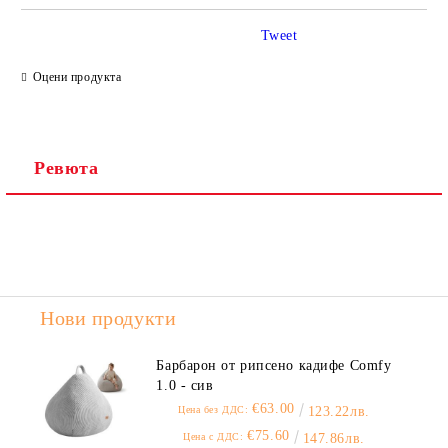
Tweet
Ние ще се свържем с вас в рамките на работния ден.
Оцени продукта
Ревюта
Нови продукти
Барбарон от рипсено кадифе Comfy
1.0 - сив
€63.00
Цена без ДДС:
123.22лв.
€75.60
Цена с ДДС:
147.86лв.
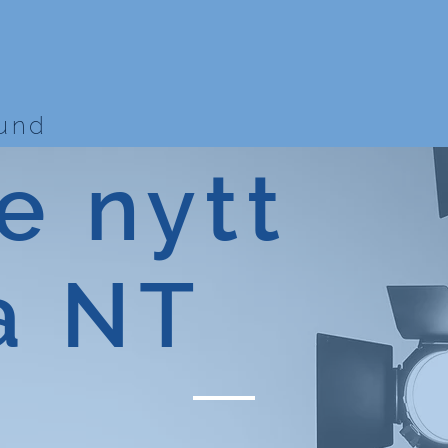
bund
e nytt
a NT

▶ _WHAT THIS TASK INVOLVES_
Everything from the line with "Барбарон от рипсено кадифе Comfy" through the final line of the records above should be written out exactly, minus the pictures.

▶ _TASK OUTPUT_
Барбарон от рипсено кадифе Comfy
1.0 - сив
€63.00
Цена без ДДС:
123.22лв.
€75.60
Цена с ДДС:
147.86лв.
bund
e nytt
a NT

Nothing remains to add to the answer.